Tu es chez quel opérateur ? J'ai eu le même problème que toi il y a 3 mois. Je me suis connecté en utilisant le partage sur mon iphone, ça m'a coûté 5 eur avec SFR. Ce n'était pas à proprement parlé du hors forfait mais la première tranche de l'utilisation du partage (de mémoire jusqu'à 50 mo).


----------



## arnaud06 (24 Mars 2011)

Moi j'ai clairement décidé pour un Ipad 2 (j'en ai d'ipad) Wifi.

Le 3G ne sert à rien ... si on a un iphone 4.

J'ai d'ailleurs résilié ma clef 3G chez SFR.

J'économise 19,99 par mois (ça c'est sûr) et je serai facturé selon ma consommation sur l'iphone en attendant les forfaits tout compris qui devrait sortie vers mai-juin.

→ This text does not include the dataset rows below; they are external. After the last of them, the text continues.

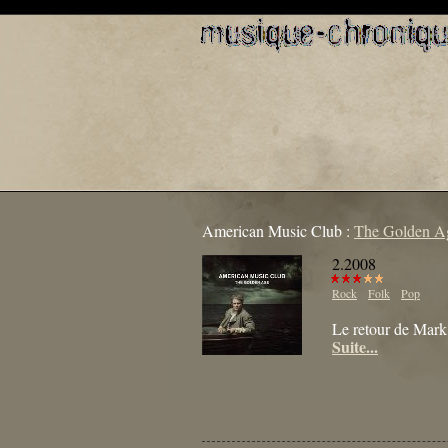
American Music Club :
The Golden A
2.2008
Rock
Folk
Pop
Le retour de Mark 
Suite...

En plus, ayant un code d'accès SFR wifi et un code Free wifi .. il est super fréquent d'avoir un signal à portée de main.

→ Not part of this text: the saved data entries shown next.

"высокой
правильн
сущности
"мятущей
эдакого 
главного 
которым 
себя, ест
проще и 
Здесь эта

Mon ipad2 sera 23 Go wifi blanc

Et je vais le chercher demain à Nice


----------



## Quentiiin (24 Mars 2011)

Moi j'ai pré-commandé l'iPad 2 wifi 64Go à la fnac. 
J'avais un 3Gs, et j'ai décidé de me prendre un Blackberry Curve 3G (et je confirme, y a rien de mieux que l'iPhone). 
Bref, j'ai l'intention de faire du Tethering entre le BB et l'iPad que je jailbreakerai. 
Voici un tuto : 

http://www.blackberry-fr.com/3512/tutoriel-pour-faire-du-tethering-entre-un-blackberry-et-un-ipad/

Mais je n'arrive pas à savoir si ça me coûtera du forfait ou non. Vous avez une idée ?


----------



## Gwen (24 Mars 2011)

Moi, chez Orange, ce n'est même pas possible sans avoir d'option chez l'opérateur. En effet, quand j'active la fonction il me dit de contacter en premier mon opérateur.

J'ai peut-être loupé une étape


----------